De même, dans l’article intitulé «Le silence dans le Masnavi et ses raisons», Hâdi Youssefi (2009) cherche à présenter des raisons pour lesquelles Rûmî préconise le silence. De prime abord, il étudie le silence du point de vue didactique, éthique et mystique. Pour ce chercheur, les raisons les plus importantes qui poussent Rûmî à se taire sont les suivantes: la discrétion, la confidentialité, l’émerveillement, l’insuffisance du langage, l’impuissance à comprendre, l’attrait du divin, la peur de l’élargissement du contenu et l’ampleur du sens.

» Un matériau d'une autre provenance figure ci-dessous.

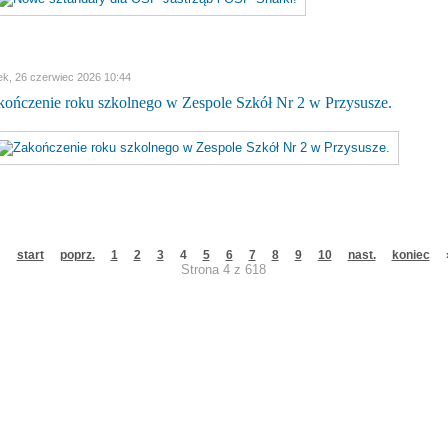
tek, 26 czerwiec 2026 10:44
kończenie roku szkolnego w Zespole Szkół Nr 2 w Przysusze.
«
start
poprz.
1
2
3
4
5
6
7
8
9
10
nast.
koniec
Strona 4 z 618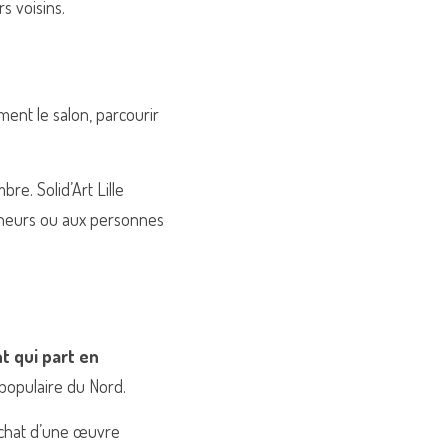
rs voisins.
ment le salon, parcourir 
e. Solid’Art Lille 
onneurs ou aux personnes 
 qui part en 
populaire du Nord.
’achat d’une œuvre 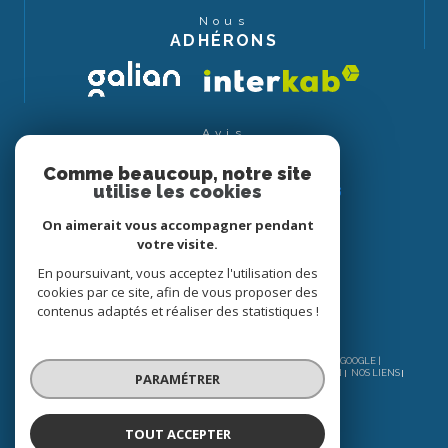
Nous
ADHÉRONS
Avis
CLIENTS
Comme beaucoup, notre site
utilise les cookies
On aimerait vous accompagner pendant
votre visite.
En poursuivant, vous acceptez l'utilisation des
cookies par ce site, afin de vous proposer des
contenus adaptés et réaliser des statistiques !
© 2026 | TOUS DROITS RÉSERVÉS | TRADUCTION POWERED BY GOOGLE |
NOS HONORAIRES
PLAN DU SITE
MENTIONS LÉGALES
ADMIN
NOS LIENS
PARAMÉTRER
POLITIQUE RGPD
COOKIES
TOUT ACCEPTER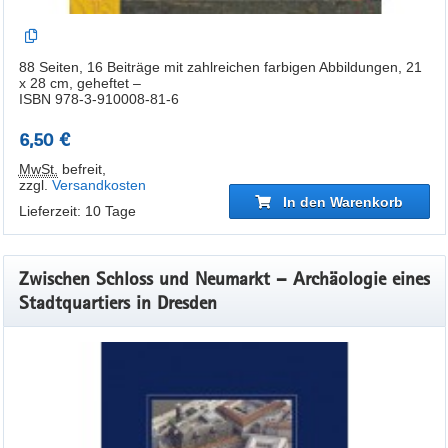
88 Seiten, 16 Beiträge mit zahlreichen farbigen Abbildungen, 21
x 28 cm, geheftet –
ISBN 978-3-910008-81-6
6,50 €
MwSt.
befreit
,
zzgl.
Versandkosten
In den Warenkorb
Lieferzeit: 10 Tage
Zwischen Schloss und Neumarkt – Archäologie eines
Stadtquartiers in Dresden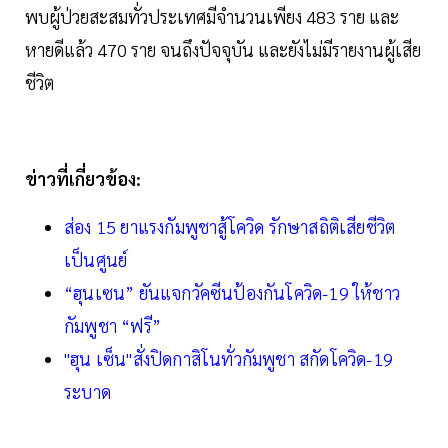
พบผู้ป่วยสะสมทั่วประเทศมีจำนวนเพียง 483 ราย และ
หายดีแล้ว 470 ราย จนถึงปัจจุบัน และยังไม่มีรายงานผู้เสีย
ชีวิต
ข่าวที่เกี่ยวข้อง:
ส่อง 15 ยาแรงกัมพูชาสู้โควิด รักษาสถิติเสียชีวิต
เป็นศูนย์
“ฮุนเซน” ยันแจกวัคซีนป้องกันโควิด-19 ให้ชาว
กัมพูชา “ฟรี”
"ฮุน เซ็น"สั่งปิดกาสิโนทั่วกัมพูชา สกัดโควิด-19
ระบาด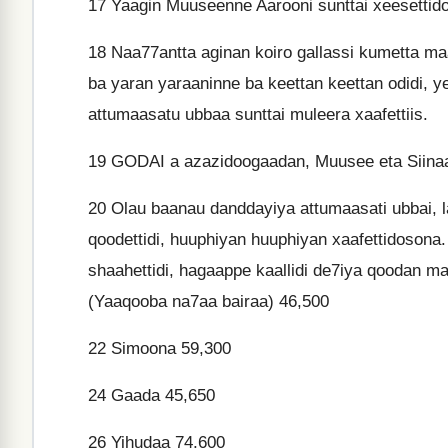
17
Yaagin Muuseenne Aarooni sunttai xeesettido
18
Naa77antta aginan koiro gallassi kumetta maa
ba yaran yaraaninne ba keettan keettan odidi, y
attumaasatu ubbaa sunttai muleera xaafettiis.
19
GODAI a azazidoogaadan, Muusee eta Siinaa
20
Olau baanau danddayiya attumaasati ubbai, l
qoodettidi, huuphiyan huuphiyan xaafettidosona.
shaahettidi, hagaappe kaallidi de7iya qoodan 
(Yaaqooba na7aa bairaa) 46,500
22
Simoona 59,300
24
Gaada 45,650
26
Yihudaa 74,600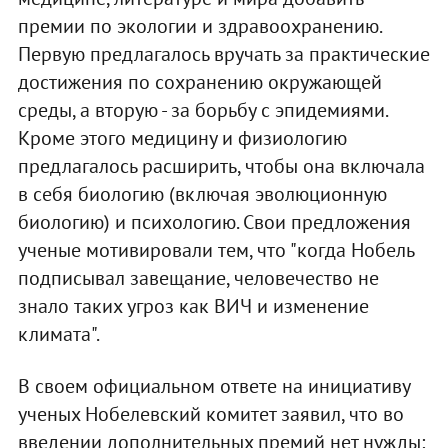
премии по экологии и здравоохранению.
Первую предлагалось вручать за практические
достижения по сохранению окружающей
среды, а вторую - за борьбу с эпидемиями.
Кроме этого медицину и физиологию
предлагалось расширить, чтобы она включала
в себя биологию (включая эволюционную
биологию) и психологию. Свои предложения
ученые мотивировали тем, что "когда Нобель
подписывал завещание, человечество не
знало таких угроз как ВИЧ и изменение
климата".
В своем официальном ответе на инициативу
ученых Нобелевский комитет заявил, что во
введении дополнительных премий нет нужды: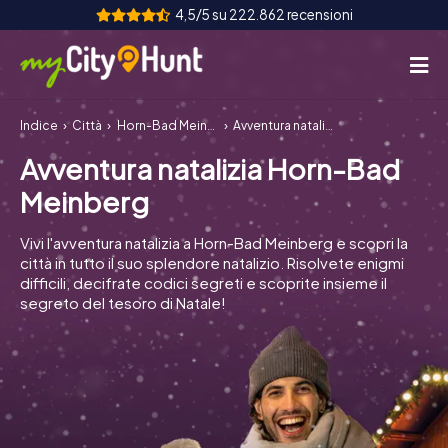
4,5/5 su 222.862 recensioni
Indice
Città
Horn-Bad Meinberg
Avventura natalizia Horn-Bad Meinberg
Come funziona
Avventura natalizia Horn-Bad
Città
Meinberg
Tour
Vivi l'avventura natalizia a Horn-Bad Meinberg e scopri la
città in tutto il suo splendore natalizio. Risolvete enigmi
Team Building
difficili, decifrate codici segreti e scoprite insieme il
segreto del tesoro di Natale!
Biglietti
INT
AT
CH
DE
ES
FR
UK
IE
IT
NL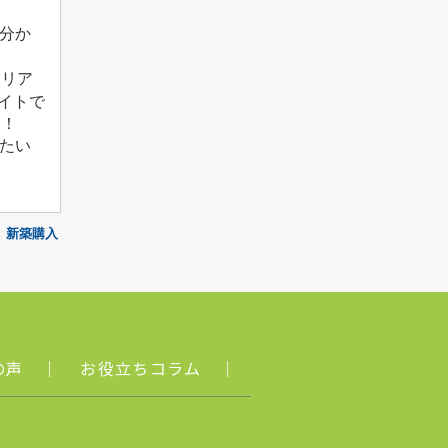
分か
エリア
サイトで
い！
たい
新築購入
の声
｜
お役立ちコラム
｜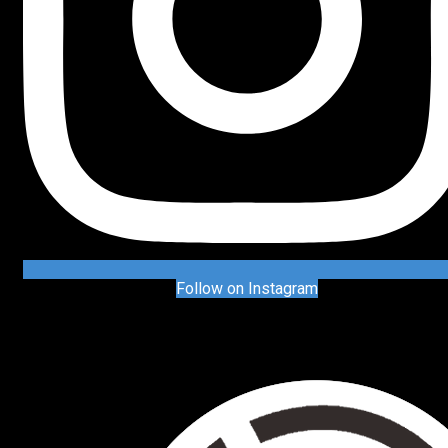
Follow on Instagram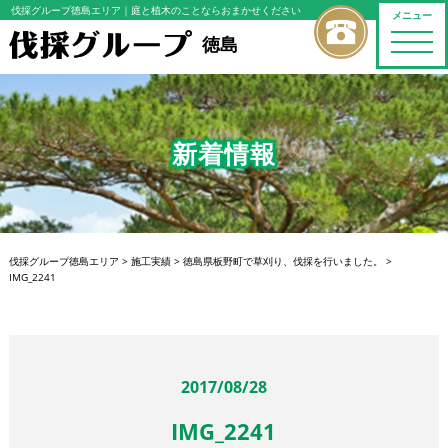
伐採グループ徳島エリア
｜庭と植木のことならおまかせください
メニュー
toggle
徳島
naviga
新着情報
伐採グループ徳島エリア
>
施工実績
>
徳島県板野町で草刈り、伐採を行いました。
>
IMG_2241
2017/08/28
IMG_2241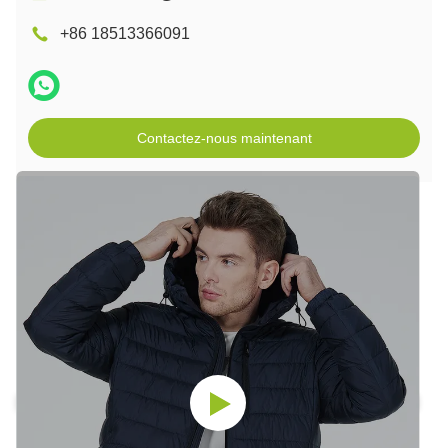
+86 18513366091
Contactez-nous maintenant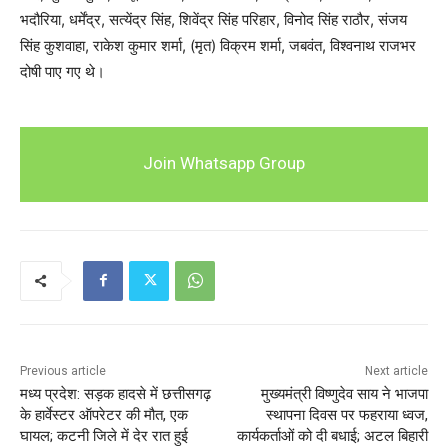
भदौरिया, धर्मेंद्र, सत्येंद्र सिंह, शिवेंद्र सिंह परिहार, विनोद सिंह राठौर, संजय
सिंह कुशवाहा, राकेश कुमार शर्मा, (मृत) विक्रम शर्मा, जबवंत, विश्वनाथ राजभर
दोषी पाए गए थे।
Join Whatsapp Group
Previous article
Next article
मध्य प्रदेश: सड़क हादसे में छत्तीसगढ़
मुख्यमंत्री विष्णुदेव साय ने भाजपा
के हार्वेस्टर ऑपरेटर की मौत, एक
स्थापना दिवस पर फहराया ध्वज,
घायल; कटनी जिले में देर रात हुई
कार्यकर्ताओं को दी बधाई; अटल बिहारी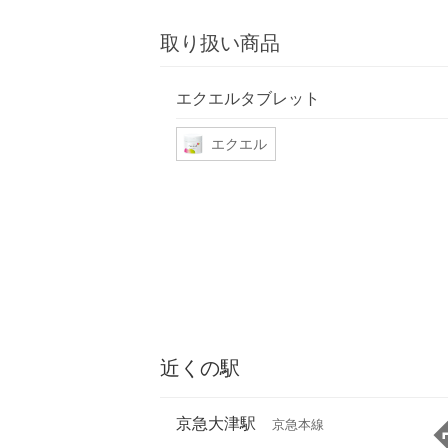
取り扱い商品
エクエルタブレット
エクエル
近くの駅
京急大津駅
京急本線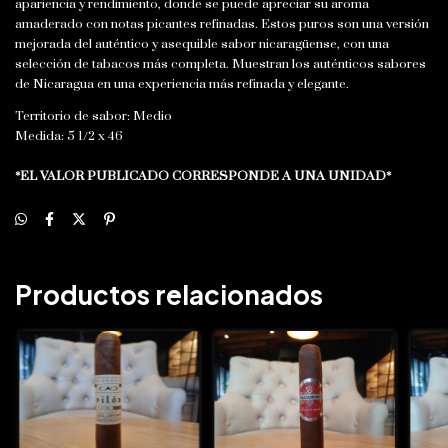
apariencia y rendimiento, donde se puede apreciar su aroma
amaderado con notas picantes refinadas. Estos puros son una versión
mejorada del auténtico y asequible sabor nicaragüense, con una
selección de tabacos más completa. Muestran los auténticos sabores
de Nicaragua en una experiencia más refinada y elegante.
Territorio de sabor: Medio
Medida: 5 1/2 x 46
*EL VALOR PUBLICADO CORRESPONDE A UNA UNIDAD*
Productos relacionados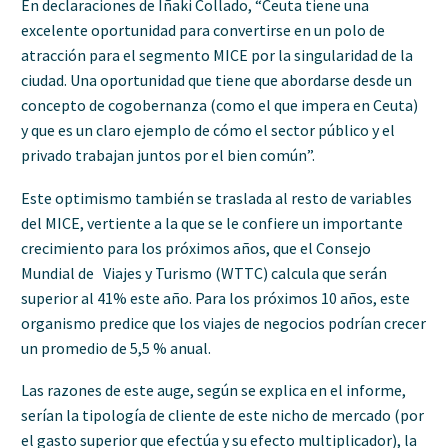
En declaraciones de Iñaki Collado, “Ceuta tiene una
excelente oportunidad para convertirse en un polo de
atracción para el segmento MICE por la singularidad de la
ciudad. Una oportunidad que tiene que abordarse desde un
concepto de cogobernanza (como el que impera en Ceuta)
y que es un claro ejemplo de cómo el sector público y el
privado trabajan juntos por el bien común”.
Este optimismo también se traslada al resto de variables
del MICE, vertiente a la que se le confiere un importante
crecimiento para los próximos años, que el Consejo
Mundial de Viajes y Turismo (WTTC) calcula que serán
superior al 41% este año. Para los próximos 10 años, este
organismo predice que los viajes de negocios podrían crecer
un promedio de 5,5 % anual.
Las razones de este auge, según se explica en el informe,
serían la tipología de cliente de este nicho de mercado (por
el gasto superior que efectúa y su efecto multiplicador), la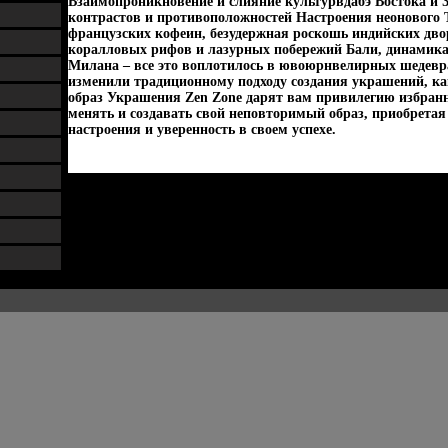
Взаимопроникновение и слияние культурвдабэ Востока и З
контрастов и противоположностей Настроения неонового 
французских кофеин, безудержная роскошь индийских дво
коралловых рифов и лазурных побережий Бали, динамика
Милана – все это воплотилось в ювоюрнвелирных шедевр
изменили традиционному подходу создания украшений, к
образ Украшения Zen Zone дарят вам привилегию избранн
менять и создавать свой неповторимый образ, приобретая
настроения и уверенность в своем успехе.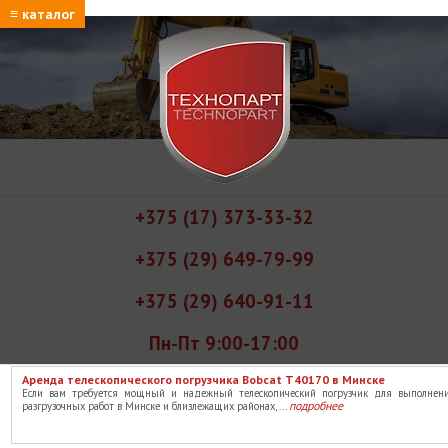
≡ каталог
+375 (17) 373-33-32
+375 (29) 649-79-99
+375 (29) 640-91-11
Пн-Пт 9:00-17:00
Аренда телескопического погрузчика Bobcat T40170 в Минске
Если вам требуется мощный и надежный телескопический погрузчик для выполнени
подробнее
разгрузочных работ в Минске и близлежащих районах, ...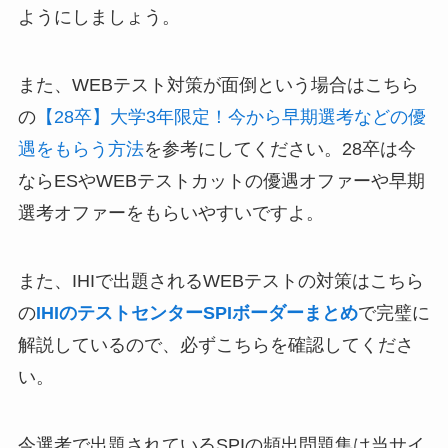
ようにしましょう。
また、WEBテスト対策が面倒という場合はこちら
の
【28卒】大学3年限定！今から早期選考などの優
遇をもらう方法
を参考にしてください。28卒は今
ならESやWEBテストカットの優遇オファーや早期
選考オファーをもらいやすいですよ。
また、IHIで出題されるWEBテストの対策はこちら
の
IHIのテストセンターSPIボーダーまとめ
で完璧に
解説しているので、必ずこちらを確認してくださ
い。
今選考で出題されているSPIの頻出問題集は当サイ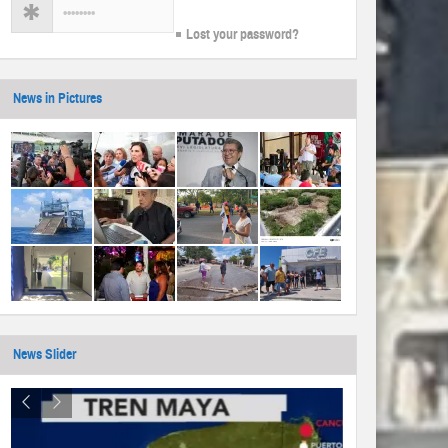
Lost your password?
News in Pictures
News Slider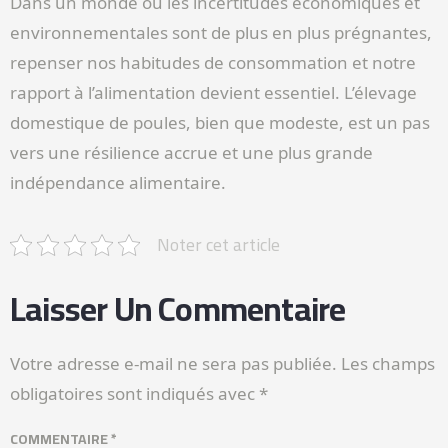
Dans un monde où les incertitudes économiques et
environnementales sont de plus en plus prégnantes,
repenser nos habitudes de consommation et notre
rapport à l’alimentation devient essentiel. L’élevage
domestique de poules, bien que modeste, est un pas
vers une résilience accrue et une plus grande
indépendance alimentaire.
Noter cet article
Laisser Un Commentaire
Votre adresse e-mail ne sera pas publiée.
Les champs
obligatoires sont indiqués avec
*
COMMENTAIRE
*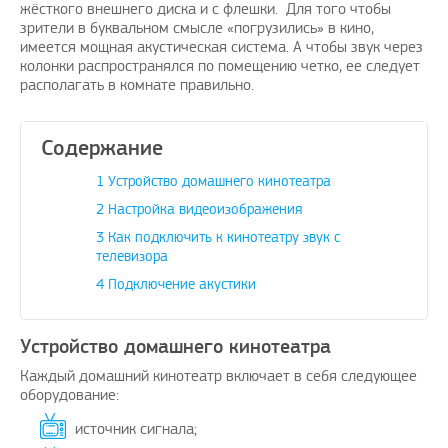
жёсткого внешнего диска и с флешки. Для того чтобы
зрители в буквальном смысле «погрузились» в кино,
имеется мощная акустическая система. А чтобы звук через
колонки распространялся по помещению четко, ее следует
располагать в комнате правильно.
ожить вашему
Поздравляю, отличная идея и
Дадада п
ение проблем с
своевременно
А изобр
Содержание
бежных услуг…
avenue17
|
16.8.2023
1
Устройство домашнего кинотеатра
oPay.ru
|
10.3.2021
2
Настройка видеоизображения
3
Как подключить к кинотеатру звук с
телевизора
4
Подключение акустики
Устройство домашнего кинотеатра
Каждый домашний кинотеатр включает в себя следующее
оборудование:
источник сигнала;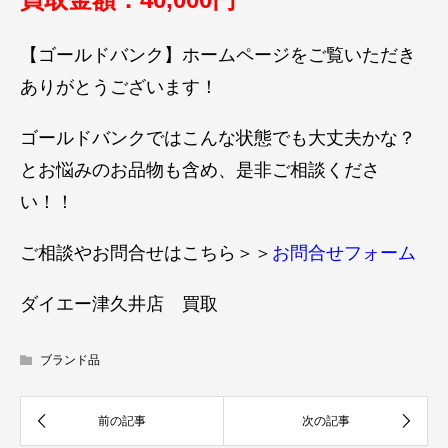
【ゴールドバンク】ホームページをご覧いただき
ありがとうございます！
ゴールドバンクではこんな状態でも大丈夫かな？
とお悩みのお品物も含め、是非ご相談くださ
い！！
ご相談やお問合せはこちら＞＞
お問合せフォーム
ダイエー津久井店 買取
ブランド品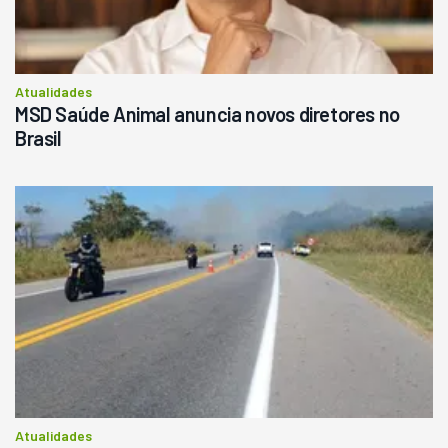
Atualidades
MSD Saúde Animal anuncia novos diretores no
Brasil
Atualidades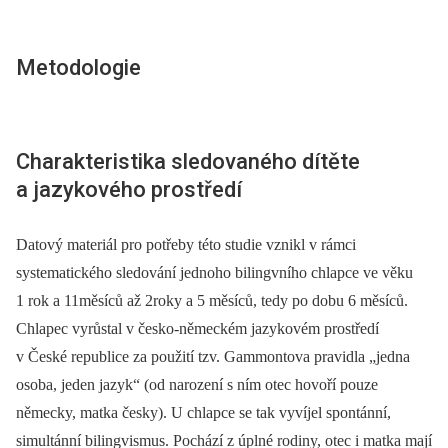
Metodologie
Charakteristika sledovaného dítěte
a jazykového prostředí
Datový materiál pro potřeby této studie vznikl v rámci
systematického sledování jednoho bilingvního chlapce ve věku
1 rok a 11měsíců až 2roky a 5 měsíců, tedy po dobu 6 měsíců.
Chlapec vyrůstal v česko-německém jazykovém prostředí
v České republice za použití tzv. Gammontova pravidla „jedna
osoba, jeden jazyk“ (od narození s ním otec hovoří pouze
německy, matka česky). U chlapce se tak vyvíjel spontánní,
simultánní bilingvismus. Pochází z úplné rodiny, otec i matka mají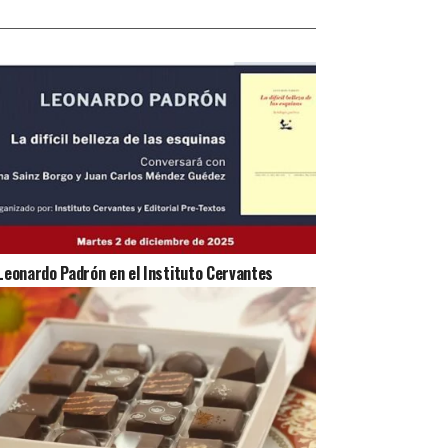
Leonardo Padrón en el Instituto Cervantes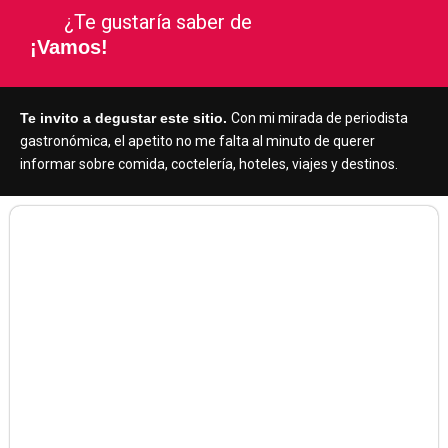
¿Te gustaría saber de
¡Vamos!
Te invito a degustar este sitio.
Con mi mirada de periodista
gastronómica, el apetito no me falta al minuto de querer
informar sobre comida, coctelería, hoteles, viajes y destinos.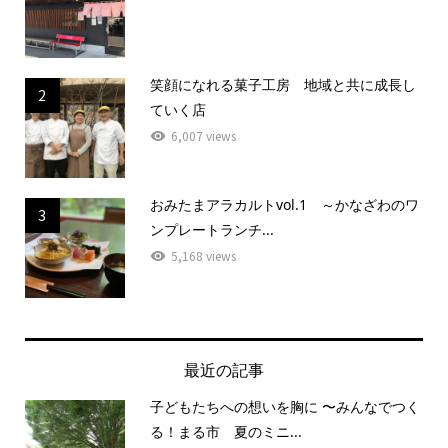
笑顔になれる菓子工房 地域と共に成長し
2
ていく店
6,007 views
おみたまアラカルトvol.1 ～かなざわのワ
3
ンプレートランチ...
5,168 views
最近の記事
子どもたちへの想いを胸に 〜みんなでつく
る！まる市 夏のミニ...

Par exemple, dans un article intitulé «Les fonctions divines du silence dans l’œuvre de Mawlânâ», Ghassème Kâkâei et Ashkân Bahrânî (2009) étudient le silence mystique en se fondant sur les théories plutôt philosophiques et théologiques. Dans cet article intéressant, le silence est analysé sous le titre de «la poétique du silence», stade dans lequel le langage arrête d’accomplir sa fonction. En effet, Rûmî ne cesse de connaître l’in-connu et de parler de l’indicible, afin d’atteindre la connaissance du divin. Cependant, puisqu’il trouve le langage incapable et insuffisant dans le dévoilement de la connaissance divine, le mystique se met à rédiger des récits pour admirer le silence et enfin, il devient silencieux. Selon les auteurs de cet article, ce même silence fonctionne comme l’élément linguistique la plus efficace pour connaître le divin et le spirituel. Nous nous penchons presque sur les mêmes procédés en essayant de les analyser à l’aide des outils sémiotiques.

Enfin, Mir Bâqeri Fard et Nadjafi (2009), dans leur article intitulé «L’analyse du modèle sémiotique de Peirce dans le langage mystique de Rûmî», étudient l’univers du Masnavi (2004) du point de vue de la sémiotique peircienne. Malgré l’originalité et l’organisation méthodique bien acceptable, cet article essaie de sémiotiser le moindre élément exploré dans l’univers de Rûmî, ce qui paraît parfois illogique. En même temps que cette étude peut nous permettre de comprendre l’application du modèle peircien de la sémiotique sur cet ouvrage mystique, elle ne vérifie aucunement le silence en tant que signe. En définitive, aucune recherche n’a, jusqu’à présent, approfondi le concept du silence dans le Masnavi (2004), du point de vue de la sémiotique peircienne.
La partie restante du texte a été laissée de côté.